An important debate among those who study vision has been settled with the publication of an article in the December 1995 issue of the British journal, Nature. The article also points out the dangers of investigating complex processes like vision with models that may be mathematically sound, but which lack some of the characteristics of real-world objects and surfaces.

"There are significant differences between artificial stimuli and real ones that animals see," said the paper's author, Peter Bex, a postdoctoral researcher in the Department of Brain and Cognitive Science at Rochester. "In itself, that might not be a problem; but the difficulty arises because the use of artificial images to test how the visual system works can produce strange results."

Specifically, two competing camps with alternative explanations for how the vision system detects motion have been able to support their respective models using these artificial images.
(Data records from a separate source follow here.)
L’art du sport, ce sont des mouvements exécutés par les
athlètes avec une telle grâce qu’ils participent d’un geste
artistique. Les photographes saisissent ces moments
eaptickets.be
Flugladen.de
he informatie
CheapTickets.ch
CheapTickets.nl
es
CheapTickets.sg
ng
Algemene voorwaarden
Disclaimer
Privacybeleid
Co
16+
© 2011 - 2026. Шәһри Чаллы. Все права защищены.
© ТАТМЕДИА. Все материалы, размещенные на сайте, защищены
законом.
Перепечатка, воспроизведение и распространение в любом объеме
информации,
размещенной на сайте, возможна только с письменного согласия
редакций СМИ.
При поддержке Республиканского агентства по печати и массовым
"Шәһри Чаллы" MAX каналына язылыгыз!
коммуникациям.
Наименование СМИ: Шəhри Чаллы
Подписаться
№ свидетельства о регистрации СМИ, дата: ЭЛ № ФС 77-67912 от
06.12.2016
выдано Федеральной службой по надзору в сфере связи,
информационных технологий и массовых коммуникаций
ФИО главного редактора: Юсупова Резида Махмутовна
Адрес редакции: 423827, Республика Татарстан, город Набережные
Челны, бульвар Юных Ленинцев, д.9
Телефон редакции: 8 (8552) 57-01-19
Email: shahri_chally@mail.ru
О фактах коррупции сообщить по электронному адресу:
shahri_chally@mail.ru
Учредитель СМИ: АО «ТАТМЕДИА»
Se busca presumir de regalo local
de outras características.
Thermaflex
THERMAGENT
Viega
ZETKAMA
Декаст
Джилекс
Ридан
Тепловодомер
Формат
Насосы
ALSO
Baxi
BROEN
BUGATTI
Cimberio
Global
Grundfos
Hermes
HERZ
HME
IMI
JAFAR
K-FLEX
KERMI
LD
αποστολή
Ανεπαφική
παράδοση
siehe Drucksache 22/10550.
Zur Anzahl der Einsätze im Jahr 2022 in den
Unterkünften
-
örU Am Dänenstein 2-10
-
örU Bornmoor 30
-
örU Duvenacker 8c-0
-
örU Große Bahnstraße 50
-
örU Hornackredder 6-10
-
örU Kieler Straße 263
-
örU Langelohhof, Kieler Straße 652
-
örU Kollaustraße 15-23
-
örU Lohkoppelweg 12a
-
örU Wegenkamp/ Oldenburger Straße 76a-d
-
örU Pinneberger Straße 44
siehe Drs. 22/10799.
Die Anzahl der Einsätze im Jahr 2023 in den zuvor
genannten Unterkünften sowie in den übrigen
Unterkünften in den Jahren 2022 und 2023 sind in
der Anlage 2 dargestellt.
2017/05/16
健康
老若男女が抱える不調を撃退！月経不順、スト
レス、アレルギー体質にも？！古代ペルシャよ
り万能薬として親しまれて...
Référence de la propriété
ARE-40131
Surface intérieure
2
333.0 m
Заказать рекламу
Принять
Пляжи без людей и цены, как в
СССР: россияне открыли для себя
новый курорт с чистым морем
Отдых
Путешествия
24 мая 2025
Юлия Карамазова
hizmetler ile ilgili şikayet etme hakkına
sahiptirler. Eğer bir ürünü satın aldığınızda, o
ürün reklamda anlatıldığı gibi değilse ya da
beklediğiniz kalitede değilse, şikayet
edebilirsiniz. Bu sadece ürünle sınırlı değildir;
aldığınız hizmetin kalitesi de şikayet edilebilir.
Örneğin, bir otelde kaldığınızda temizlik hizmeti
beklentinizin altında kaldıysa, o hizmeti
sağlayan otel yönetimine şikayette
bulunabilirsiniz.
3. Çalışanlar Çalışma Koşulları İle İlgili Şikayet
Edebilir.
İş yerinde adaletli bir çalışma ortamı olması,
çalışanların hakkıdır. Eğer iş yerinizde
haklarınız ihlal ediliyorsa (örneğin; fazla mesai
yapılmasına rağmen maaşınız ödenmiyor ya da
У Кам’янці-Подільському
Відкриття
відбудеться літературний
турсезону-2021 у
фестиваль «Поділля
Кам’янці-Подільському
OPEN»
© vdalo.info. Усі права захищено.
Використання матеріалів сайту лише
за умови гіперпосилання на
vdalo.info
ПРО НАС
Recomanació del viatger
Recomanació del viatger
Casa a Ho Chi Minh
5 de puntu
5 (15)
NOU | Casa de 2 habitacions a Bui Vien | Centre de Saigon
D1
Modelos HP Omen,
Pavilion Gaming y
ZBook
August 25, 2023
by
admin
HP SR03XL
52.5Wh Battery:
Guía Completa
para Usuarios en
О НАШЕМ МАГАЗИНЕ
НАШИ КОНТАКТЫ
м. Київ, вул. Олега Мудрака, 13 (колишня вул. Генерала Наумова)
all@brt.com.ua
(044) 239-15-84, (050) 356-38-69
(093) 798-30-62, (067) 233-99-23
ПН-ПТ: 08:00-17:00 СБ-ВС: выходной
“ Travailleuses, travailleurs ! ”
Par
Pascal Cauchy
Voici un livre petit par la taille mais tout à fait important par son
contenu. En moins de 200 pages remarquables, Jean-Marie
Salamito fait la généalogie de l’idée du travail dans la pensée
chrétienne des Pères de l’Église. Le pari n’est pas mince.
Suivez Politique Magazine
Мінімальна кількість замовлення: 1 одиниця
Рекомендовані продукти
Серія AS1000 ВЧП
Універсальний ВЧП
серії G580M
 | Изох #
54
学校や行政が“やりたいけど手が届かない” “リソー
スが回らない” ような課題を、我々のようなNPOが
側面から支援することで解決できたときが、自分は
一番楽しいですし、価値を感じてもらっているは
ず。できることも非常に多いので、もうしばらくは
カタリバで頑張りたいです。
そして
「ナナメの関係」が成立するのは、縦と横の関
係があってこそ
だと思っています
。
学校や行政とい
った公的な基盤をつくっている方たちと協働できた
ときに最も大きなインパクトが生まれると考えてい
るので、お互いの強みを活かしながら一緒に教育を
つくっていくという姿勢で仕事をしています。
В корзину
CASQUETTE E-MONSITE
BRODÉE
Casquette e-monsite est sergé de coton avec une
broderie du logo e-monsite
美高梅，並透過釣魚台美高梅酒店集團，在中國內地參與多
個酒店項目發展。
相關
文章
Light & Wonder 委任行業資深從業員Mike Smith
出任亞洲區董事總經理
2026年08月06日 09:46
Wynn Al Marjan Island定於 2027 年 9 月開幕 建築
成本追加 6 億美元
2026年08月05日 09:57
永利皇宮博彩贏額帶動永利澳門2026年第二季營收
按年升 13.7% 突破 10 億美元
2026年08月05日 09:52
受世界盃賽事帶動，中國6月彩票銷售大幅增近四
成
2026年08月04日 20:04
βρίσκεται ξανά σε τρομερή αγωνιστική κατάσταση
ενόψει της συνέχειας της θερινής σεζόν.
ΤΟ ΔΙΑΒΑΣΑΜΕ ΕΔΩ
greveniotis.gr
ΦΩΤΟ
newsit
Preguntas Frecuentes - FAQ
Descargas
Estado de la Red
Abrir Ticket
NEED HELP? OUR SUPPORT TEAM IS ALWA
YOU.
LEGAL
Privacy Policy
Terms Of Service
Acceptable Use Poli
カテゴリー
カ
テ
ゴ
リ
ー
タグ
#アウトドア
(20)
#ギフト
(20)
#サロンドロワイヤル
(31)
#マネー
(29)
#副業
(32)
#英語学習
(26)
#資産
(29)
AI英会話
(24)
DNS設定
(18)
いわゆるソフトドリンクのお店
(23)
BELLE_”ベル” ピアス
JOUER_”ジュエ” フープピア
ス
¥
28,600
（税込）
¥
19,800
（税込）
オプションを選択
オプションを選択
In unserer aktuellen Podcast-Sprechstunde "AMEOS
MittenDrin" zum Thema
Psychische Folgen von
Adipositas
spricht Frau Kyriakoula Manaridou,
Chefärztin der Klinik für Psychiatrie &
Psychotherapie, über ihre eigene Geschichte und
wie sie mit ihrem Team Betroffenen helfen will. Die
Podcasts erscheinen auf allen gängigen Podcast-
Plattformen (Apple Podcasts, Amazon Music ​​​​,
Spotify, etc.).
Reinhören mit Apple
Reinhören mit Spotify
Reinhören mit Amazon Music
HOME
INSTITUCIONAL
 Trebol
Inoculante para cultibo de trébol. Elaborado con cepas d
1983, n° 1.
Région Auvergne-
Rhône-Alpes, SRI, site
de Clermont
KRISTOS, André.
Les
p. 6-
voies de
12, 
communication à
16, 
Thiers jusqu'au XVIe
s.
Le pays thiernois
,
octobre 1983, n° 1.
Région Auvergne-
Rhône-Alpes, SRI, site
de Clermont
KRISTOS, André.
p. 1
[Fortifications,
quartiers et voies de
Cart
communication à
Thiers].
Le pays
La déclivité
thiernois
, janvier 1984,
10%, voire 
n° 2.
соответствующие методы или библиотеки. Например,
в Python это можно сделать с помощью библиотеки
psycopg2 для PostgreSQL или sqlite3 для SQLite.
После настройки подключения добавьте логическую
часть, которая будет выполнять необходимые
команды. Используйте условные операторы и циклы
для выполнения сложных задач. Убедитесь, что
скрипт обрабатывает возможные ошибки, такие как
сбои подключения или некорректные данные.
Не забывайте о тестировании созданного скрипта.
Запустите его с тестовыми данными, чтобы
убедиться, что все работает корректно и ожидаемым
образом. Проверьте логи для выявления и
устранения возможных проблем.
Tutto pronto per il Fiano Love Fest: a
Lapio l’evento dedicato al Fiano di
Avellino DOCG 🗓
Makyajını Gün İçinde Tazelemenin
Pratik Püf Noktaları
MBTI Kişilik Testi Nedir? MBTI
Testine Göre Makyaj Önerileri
One group has contended that animals see motion by determining where a shape's edges are located, and then by noticing when those edges change position.

The second camp explains motion detection using energy-based mechanisms. This camp believes that there are groups of cells in the brains of mammals that specialize in detecting motion within limited spatial ranges. Some cells specialize in seeing only large ranges of motion, like the large structure of a dog walking. Others detect mid-sized ranges of motion, like the dog's tail wagging, and still others see only small ranges, like the fine structure of a dog's nostrils twitching as they catch a scent.

In his study, Bex had subjects view the artificial images (moving random dot patterns) through a sequence of filters that screened out certain energy components so that the patterns more closely resembled real-world images. He asked subjects to say whether or not they saw movement from one image to the next. By analyzing the pattern of responses, Bex was able to show conclusively that the edge-based model is a faulty explanation for how mammalian brains detect motion, and that the energy-based model more accurately reflects how brains actually work.